We will see below that the confidence intervals around receipts as a share of GDP using the no-GDP-error approach are larger than those which take account of uncertainty in nominal GDP, reflecting the strongly positive relationship observed between forecast errors for nominal GDP and for receipts.
To understand this point, consider the (extreme) scenario in which there are large errors in the forecasts for the levels of both receipts and GDP, but these errors are perfectly correlated so there is no error in the forecasts for the receipts-to-GDP ratio. In this case, there would be no confidence interval around the forecast ratio of receipts to GDP, which would clearly not be representative of the confidence intervals around the level of receipts. To generalise the point, small variances in the forecast e
rrors of the receipts-to-GDP ratio can correspond to large forecast errors in the level of receipts when there are also large nominal GDP forecast errors. With the no-GDP-error approach (which does not allow for any error in the GDP forecast in the denominator of the receipts to GDP ratio), the error in the ratio is driven entirely by errors in forecasts for receipts, regardless of their causes (including GDP forecasting errors).

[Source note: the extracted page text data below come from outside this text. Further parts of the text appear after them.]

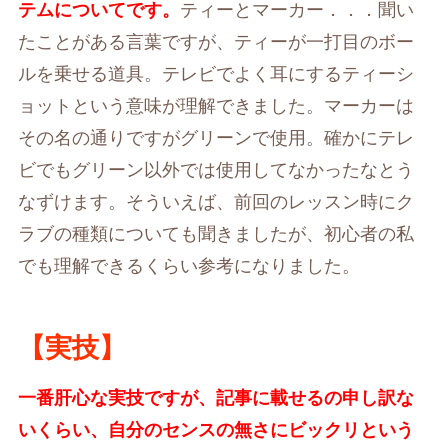
テムについてです。
ティーとマーカー．．．聞い
たことがある言葉ですが、ティーが一打目のボー
ルを乗せる道具。テレビでよく耳にするティーシ
ョットという意味が理解できました。マーカーは
その名の通りですがグリーンで使用。確かにテレ
ビでもグリーン以外では使用してなかったなとう
なずけます。そういえば、前回のレッスン時にク
ラブの種類についても聞きましたが、初心者の私
でも理解できるくらい参考になりました。
【実技】
一番肝心な実技ですが、記事に載せるの申し訳な
いくらい、自分のセンスの無さにビックリという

By contrast, the confidence intervals around payments as a share of GDP using the no-GDP-error approach are smaller than those which take account of uncertainty in nominal GDP, reflecting the negative relationship observed between forecast errors for nominal GDP and for payments.

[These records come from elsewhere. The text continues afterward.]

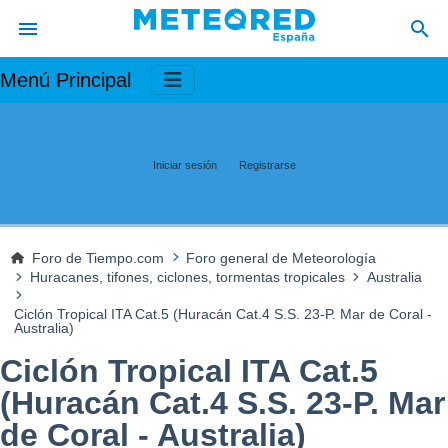
Menú Principal
Iniciar sesión
Registrarse
Foro de Tiempo.com
Foro general de Meteorología
Huracanes, tifones, ciclones, tormentas tropicales
Australia
Ciclón Tropical ITA Cat.5 (Huracán Cat.4 S.S. 23-P. Mar de Coral -
Australia)
Ciclón Tropical ITA Cat.5
(Huracán Cat.4 S.S. 23-P. Mar
de Coral - Australia)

The assumptions that the forecast errors are normally distributed with mean zero may not be exact, though it or similar assumptions are often made in generating confidence intervals (see Tables 1 and 2). Table A1 (in Appendix A) presents some summary statistics which shed light on the extent to which the assumptions are satisfied for the sample of historical forecast errors used in the calculations below (see below for information on how variables have been constructed and other details about the data).
Our analysis indicates that, in this sample, there are some signs of bias, with a tendency to under predict nominal GDP growth and over predict payments (Table A1). However this particular sample may be unrepresentative of the population or of future forecasts. Examining a longer sample suggests that Treasury's real GDP, nominal GDP and revenue forecasts exhibit little evidence of bias for the Budget year (Treasury, 2012). Moreover, even if there is systematic bias in our particular sample, forecasters are expected to learn and adjust their forecasts. So, any bias in errors is unlikely to persist.7 Table A1 suggests that it is difficult to reject the hypothesis that the errors are normally distributed in our sample. This is consistent with the forecast error being the average of many miscellaneous factors and so by a central limit theorem the forecast errors should be approximately normally distributed.

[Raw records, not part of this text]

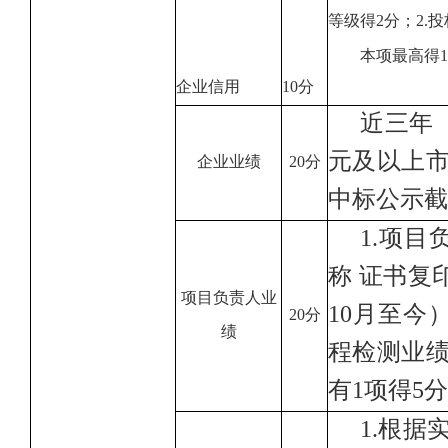
等级得
2
分；2
.
投
本项最高得1
企业信用
10分
近三年
元及以上
企业业绩
2
0分
中标公示截
1
.
项目
称 证书复
项目负责人业
10月
至今
20分
绩
程检测业
有1项得5
1
.
根据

The assumption that the future is similar to the past is also important. While this is not testable, confidence intervals generated using this assumption provides a useful guide to likely risks around the forecasts.
5 An alternative approach would be to report subjective estimates of uncertainty. However, many studies have found these to be too low, often by large margins (see Tulip and Wallace, 2012).
6 In the analysis below for the Australian budget, the horizons are the financial year that is about to end and the two subsequent financial years. For the 2013-14 Budget delivered in May 2013, these correspond to 2012-13, 2013-14 and 2014-15.
7 Generally the amount of serial correlation in the errors is statistically insignificant, though there are some signs of serial correlation in our sample for the forecast errors for receipts as a share of GDP.